- [EXERCISE OBJECTIVE]
From the entries, filter out every line that lacks "ротавируса" and copy the rest.

Collection entries:
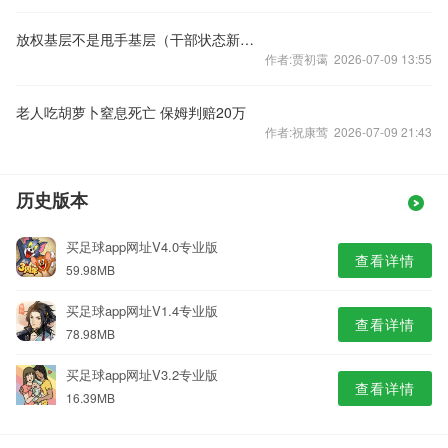
放权基层不是甩手基层（干部状态新观察·为基层减负赋能）
作者:贾初霭 2026-07-09 13:55
老人吃胡萝卜窒息死亡 保姆判赔20万
作者:祝康莺 2026-07-09 21:43
历史版本
买足球app网址V4.0专业版
查看详情
59.98MB
买足球app网址V1.4专业版
查看详情
78.98MB
买足球app网址V3.2专业版
查看详情
16.39MB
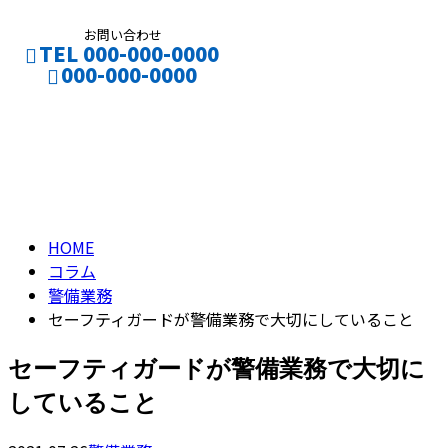
お問い合わせ
TEL 000-000-0000
000-000-0000
コラム
CONTACT
ENTRY
column
HOME
コラム
警備業務
セーフティガードが警備業務で大切にしていること
セーフティガードが警備業務で大切に
していること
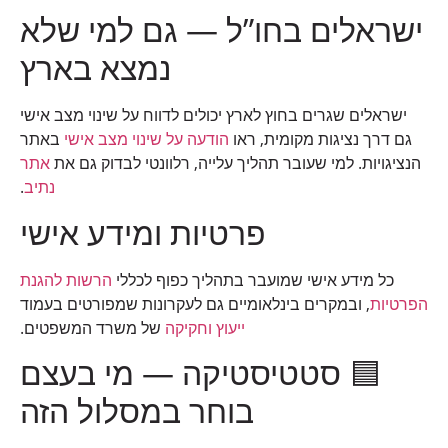
ישראלים בחו”ל — גם למי שלא
נמצא בארץ
ישראלים שגרים בחוץ לארץ יכולים לדווח על שינוי מצב אישי
גם דרך נציגות מקומית, ראו
הודעה על שינוי מצב אישי
באתר
הנציגויות. למי שעובר תהליך עלייה, רלוונטי לבדוק גם את
אתר
נתיב
.
פרטיות ומידע אישי
כל מידע אישי שמועבר בתהליך כפוף לכללי
הרשות להגנת
הפרטיות
, ובמקרים בינלאומיים גם לעקרונות שמפורטים בעמוד
ייעוץ וחקיקה
של משרד המשפטים.
🟦 סטטיסטיקה — מי בעצם
בוחר במסלול הזה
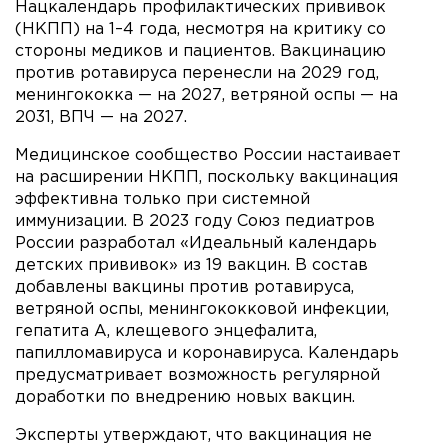
Нацкалендарь профилактических прививок
(НКПП) на 1–4 года, несмотря на критику со
стороны медиков и пациентов. Вакцинацию
против ротавируса перенесли на 2029 год,
менингококка — на 2027, ветряной оспы — на
2031, ВПЧ — на 2027.
Медицинское сообщество России настаивает
на расширении НКПП, поскольку вакцинация
эффективна только при системной
иммунизации. В 2023 году Союз педиатров
России разработал «Идеальный календарь
детских прививок» из 19 вакцин. В состав
добавлены вакцины против ротавируса,
ветряной оспы, менингококковой инфекции,
гепатита А, клещевого энцефалита,
папилломавируса и коронавируса. Календарь
предусматривает возможность регулярной
доработки по внедрению новых вакцин.
Эксперты утверждают, что вакцинация не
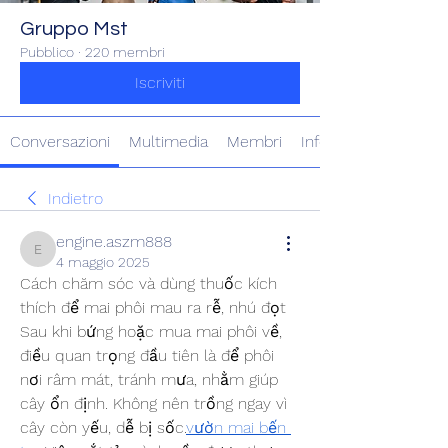
Gruppo Mst
Pubblico
·
220 membri
Iscriviti
Conversazioni
Multimedia
Membri
Info
Indietro
engine.aszm888
engine.aszm888
4 maggio 2025
Cách chăm sóc và dùng thuốc kích 
thích để mai phôi mau ra rễ, nhú đọt
Sau khi bứng hoặc mua mai phôi về, 
điều quan trọng đầu tiên là để phôi 
nơi râm mát, tránh mưa, nhằm giúp 
cây ổn định. Không nên trồng ngay vì 
cây còn yếu, dễ bị sốc.
vườn mai bến 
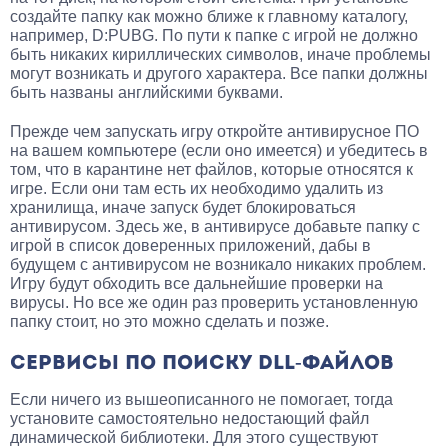
создайте папку как можно ближе к главному каталогу,
например, D:PUBG. По пути к папке с игрой не должно
быть никаких кириллических символов, иначе проблемы
могут возникать и другого характера. Все папки должны
быть названы английскими буквами.
Прежде чем запускать игру откройте антивирусное ПО
на вашем компьютере (если оно имеется) и убедитесь в
том, что в карантине нет файлов, которые относятся к
игре. Если они там есть их необходимо удалить из
хранилища, иначе запуск будет блокироваться
антивирусом. Здесь же, в антивирусе добавьте папку с
игрой в список доверенных приложений, дабы в
будущем с антивирусом не возникало никаких проблем.
Игру будут обходить все дальнейшие проверки на
вирусы. Но все же один раз проверить установленную
папку стоит, но это можно сделать и позже.
СЕРВИСЫ ПО ПОИСКУ DLL-ФАЙЛОВ
Если ничего из вышеописанного не помогает, тогда
установите самостоятельно недостающий файл
динамической библиотеки. Для этого существуют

- [RESULT OF THIS TASK]
против ротавируса перенесли на 2029 год,
добавлены вакцины против ротавируса,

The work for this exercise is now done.